Taun lalu ketika berkunjung kesana, bakpiaku terasa dingin. Saking semangatnya aku beli banyak untuk kubawa pulang sebagai oleh-oleh orang rumah. Tapi rasanya sedikit hambar dan terabaikan. Meski aku bawa banyak tapi tidak satupun tersentuh. Jangankan untuk mencicipi, melihatpun sudah bosan. Padahal ada banyak rasa tersedia, tapi hanya kesepian yang paling terasa. Antusias sekali aku membawanya hingga bagasi tidak lagi muat. Tapi tetap saja bakpiaku hanya hadir sebagai syarat. Gak penting tapi dipaksa ada. Bakpiaku bertumpuk di tengah kerumunan barang di bagasi. Tepatnya berada di paling pojok. Bahkan sedikit terlupakan hingga tidak sadar kalo ada bakpia disana.

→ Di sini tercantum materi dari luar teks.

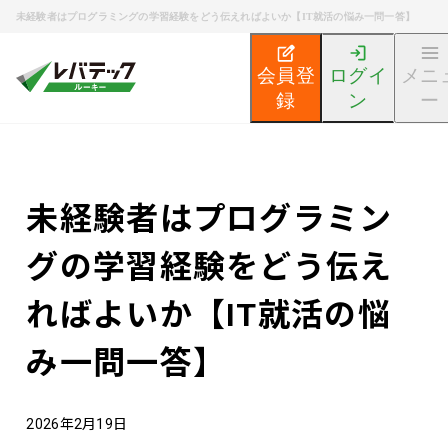
未経験者はプログラミングの学習経験をどう伝えればよいか【IT就活の悩み一問一答】
会員登
ログイ
メニ
録
ン
ー
新卒エンジニア就活TOP
エンジニア就活ノウハウ記事
未経験者はプログラミン
グの学習経験をどう伝え
ればよいか【IT就活の悩
み一問一答】
2026年2月19日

Tahun ini aku kembali berkunjung, berbeda dengan tahun lalu yang begitu penasaran dengan banyak rasa. Sekarang aku hanya berfokus dengan 1 rasa. Berharap seleraku terus tergugah hingga sampai rumah nanti. Berharap nanti masih bisa merasakan renyahnya bakpia dan manisnya kenangan. Tapi lagi-lagi ekspektasi ku ketinggian, bakpiaku terasa keras dan alot. Aku berusaha melumatnya hingga lembut tapi yang ada bakpiaku hancur berantakan. Aku memungutnya lagi satu persatu. Ku kembalikan ke dalam box dan menentengnya pulang. Aku gak tau kenapa bakpiaku masih terasa sedikit hambar. Seperti ada celah dan ruang hampa udara di dalamnya. Padahal kali ini aku membelinya dengan penuh perjuangan. Menunggu di ruang packing dan mengantri di depan kasir. Panas dan berisik. Tapi kali ini bakpianya habis dimakan. Meskipun agak keras tapi tertolong dengan krim coklat yang lumer dan manis. Bukan seberapa mahal harganya tapi bagaimana menghargainya.


Tapi ini bukan tentang bakpia (makanan).